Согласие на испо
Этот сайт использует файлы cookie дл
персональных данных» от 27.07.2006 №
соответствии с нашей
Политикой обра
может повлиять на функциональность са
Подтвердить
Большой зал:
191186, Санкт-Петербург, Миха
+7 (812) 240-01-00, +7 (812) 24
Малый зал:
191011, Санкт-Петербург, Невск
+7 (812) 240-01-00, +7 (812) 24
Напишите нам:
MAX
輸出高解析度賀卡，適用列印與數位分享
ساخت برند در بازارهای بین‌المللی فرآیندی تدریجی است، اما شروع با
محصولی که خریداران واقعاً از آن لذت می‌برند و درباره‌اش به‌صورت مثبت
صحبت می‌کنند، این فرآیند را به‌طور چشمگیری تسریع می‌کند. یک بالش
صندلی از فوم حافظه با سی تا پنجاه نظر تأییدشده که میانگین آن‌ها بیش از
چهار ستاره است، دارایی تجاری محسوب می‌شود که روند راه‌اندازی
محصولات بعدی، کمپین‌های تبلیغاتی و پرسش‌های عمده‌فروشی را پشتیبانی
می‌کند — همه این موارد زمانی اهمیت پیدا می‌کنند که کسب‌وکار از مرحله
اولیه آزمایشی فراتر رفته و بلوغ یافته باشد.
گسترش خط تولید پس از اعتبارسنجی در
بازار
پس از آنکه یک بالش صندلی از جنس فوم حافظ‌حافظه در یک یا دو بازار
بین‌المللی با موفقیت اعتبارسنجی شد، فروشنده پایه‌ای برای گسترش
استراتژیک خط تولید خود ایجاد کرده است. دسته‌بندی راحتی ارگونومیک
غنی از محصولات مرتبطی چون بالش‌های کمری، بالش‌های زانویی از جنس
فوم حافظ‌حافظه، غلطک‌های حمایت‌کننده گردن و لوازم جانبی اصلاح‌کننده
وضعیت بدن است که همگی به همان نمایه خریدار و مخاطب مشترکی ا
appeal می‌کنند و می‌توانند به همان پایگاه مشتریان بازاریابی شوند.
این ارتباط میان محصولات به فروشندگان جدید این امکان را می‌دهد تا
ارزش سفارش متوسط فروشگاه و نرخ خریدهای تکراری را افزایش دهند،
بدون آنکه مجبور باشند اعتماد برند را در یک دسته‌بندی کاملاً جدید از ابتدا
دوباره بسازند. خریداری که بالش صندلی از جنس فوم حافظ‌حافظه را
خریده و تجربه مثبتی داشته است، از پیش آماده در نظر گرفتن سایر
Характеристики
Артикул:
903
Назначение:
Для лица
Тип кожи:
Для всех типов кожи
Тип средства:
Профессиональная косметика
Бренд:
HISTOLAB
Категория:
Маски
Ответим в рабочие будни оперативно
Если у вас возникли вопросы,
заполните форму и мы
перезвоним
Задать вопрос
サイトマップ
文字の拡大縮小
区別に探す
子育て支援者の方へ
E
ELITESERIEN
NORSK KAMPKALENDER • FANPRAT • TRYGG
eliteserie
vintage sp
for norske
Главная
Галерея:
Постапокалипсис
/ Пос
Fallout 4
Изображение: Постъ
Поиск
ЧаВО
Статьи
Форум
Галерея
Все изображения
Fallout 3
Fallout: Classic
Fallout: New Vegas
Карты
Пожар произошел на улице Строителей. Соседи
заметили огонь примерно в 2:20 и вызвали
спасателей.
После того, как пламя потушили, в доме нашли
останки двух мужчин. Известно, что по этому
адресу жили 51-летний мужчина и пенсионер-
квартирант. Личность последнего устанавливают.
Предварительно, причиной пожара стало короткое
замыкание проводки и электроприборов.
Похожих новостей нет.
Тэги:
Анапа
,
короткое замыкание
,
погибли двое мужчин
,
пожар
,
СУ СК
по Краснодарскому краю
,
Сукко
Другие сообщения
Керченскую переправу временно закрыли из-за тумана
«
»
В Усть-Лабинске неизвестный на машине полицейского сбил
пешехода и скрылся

# # # # #

# ABOUT THIS EXERCISE
Search each line of the data above for "جدید", and copy the lines where it occurs.

# RESPONSE BOX
این ارتباط میان محصولات به فروشندگان جدید این امکان را می‌دهد تا
بدون آنکه مجبور باشند اعتماد برند را در یک دسته‌بندی کاملاً جدید از ابتدا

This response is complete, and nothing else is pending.